Afternoon strolls are so invigorating. Back in Michigan, I would meander along down our quarter mile of private dirt road or saunter around the pond in the middle of my private university’s campus. The sun would gleam down on me and warm my face, or the brisk autumn wind would push me forward. Story ideas would swim through my mind, inspiration would strike, and I would always burst into an all consuming grin that I could never quite swallow.
Since my move to Texas earlier this summer, I haven’t taken many walks. Knowing any time spent outside in the heat would automatically mean a shower and the necessity of washing every item of clothing worn, my walks consisted of the occasional family affair complete with mom, dad, two sisters, and two dogs. While these were fun outings, its not quite the same as a silent ramble to sort through one’s thoughts.
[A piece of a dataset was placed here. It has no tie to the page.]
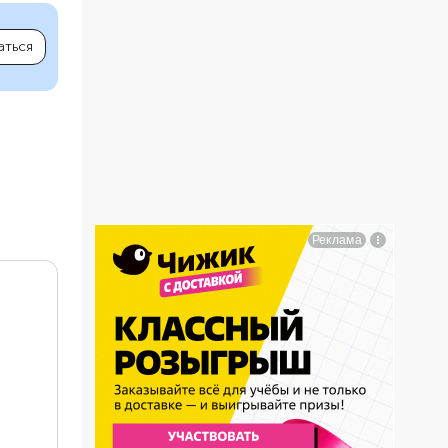
аться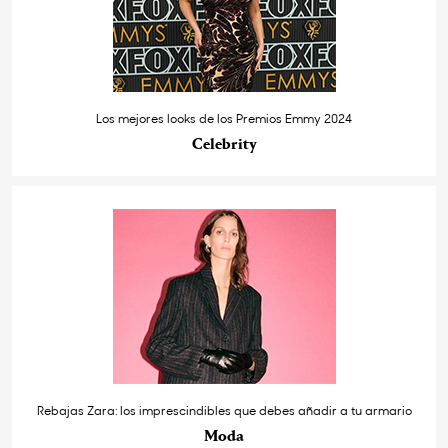
Los mejores looks de los Premios Emmy 2024
Celebrity
Rebajas Zara: los imprescindibles que debes añadir a tu armario
Moda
This last Saturday, I finally had a chance to venture out on my own.
A Michigan chill had settled over Dallas this particular day. The overcast, humid 70 degrees was the perfect fall weather for a September afternoon in Texas. After spending the morning and early afternoon chained to my laptop explaining how to write a thesis for the eighteenth time to all my online students, I had to get out. Since the rest of the family had walked earlier, I had the excuse I needed. Harnessing our golden retriever, Amber, we set out together.
Getting outside was wonderful! Having actual paved sidewalks was a huge plus. Following the curving arc of the road, I wandered farther from home, waving to the occasional neighbor. The sky was a smoky gray, but no rain had yet fallen that day, and the color gave a certain muted sense of adventure to the whole expedition.
As I strolled forward with my normal perky step and observing eye, I noticed a red mustang with a white stripe down it pull up to a road I had just passed. It sat for a moment at the stop sign. Appreciating the car with the tinted windows for a moment, I redirected my gaze forward. Amber pulled me along, and I had enough other sights to take in that a car wasn’t too much of a distraction. It pulled away from the stop sign and caught up with me. Then it slowed down to keep pace.
An annoyance mixed with the slightest anxiety began to bubble in my chest as the car inched along on my left. From our previous time in Texas, we had known girls who had almost gotten dragged into cars as they were walking home from school. At the same time, perhaps the person in the car was merely trying to find a specific house number. There was no need to jump to conclusions. I sent a few veiled scowls over my shoulder and then tried to ignore the bright red car beside me.
Suddenly, the tinted window rolled down and a 30-something African American fellow grinned out at me.
“Just admiring the view,” he said.
The communication made me slightly less nervous. At least now I knew who I was dealing with. Glancing over again, I gave him a half-smile. With my T-shirt, jeans, unwashed braided hair, and unmade up face, I thought he was talking about the dog. Or he was admiring the view in a “girl-walking-dog-on-Saturday-afternoon-is-sweet” kind of way. I hoped he had said his peace and would now leave. He didn’t.
“You married?” he asked.
At the question, two major comebacks came to my mind. (Besides the fact that it was none of his business!) My first response: “I’m in a relationship with Jesus.” My second: “No, but my father is a black belt.” As I debated internally, I decided I couldn’t really lie, and I really didn’t have any reason to make up a story.
“No,” I said as I continued my striding forward.
The man grinned. “Can I have your number?” he asked.
Turning my attention to him, I gave him a sincere smile. “No,” I said sweetly. With that, I faced forward and continued tromping forward.
Out of the corner of my eye, I saw the guy shrug, roll up his window, and drive away. As the red bumper of the Mustang disappeared down an alley, I let out my breath.
It was only then that I realized I was hopelessly lost in our neighborhood and had no idea where I was. Thankfully, I had my phone with a GPS on it and managed to find my way home.
As I made it home hot, sweaty, and yet slightly elated at my adventure, I made a list of some of my observations:
1. A golden retriever is not a vicious enough looking animal to take as a guard dog.
2. I should probably carry a stick, pepper spray, or learn some self defense before wandering around Dallas alone.
3. I need an honorary husband/boyfriend that I can use as a shield against creepy men who ask personal questions.
As autumn arrives and I wander about more often, I wonder what other differences I will notice between Ortonville and Dallas.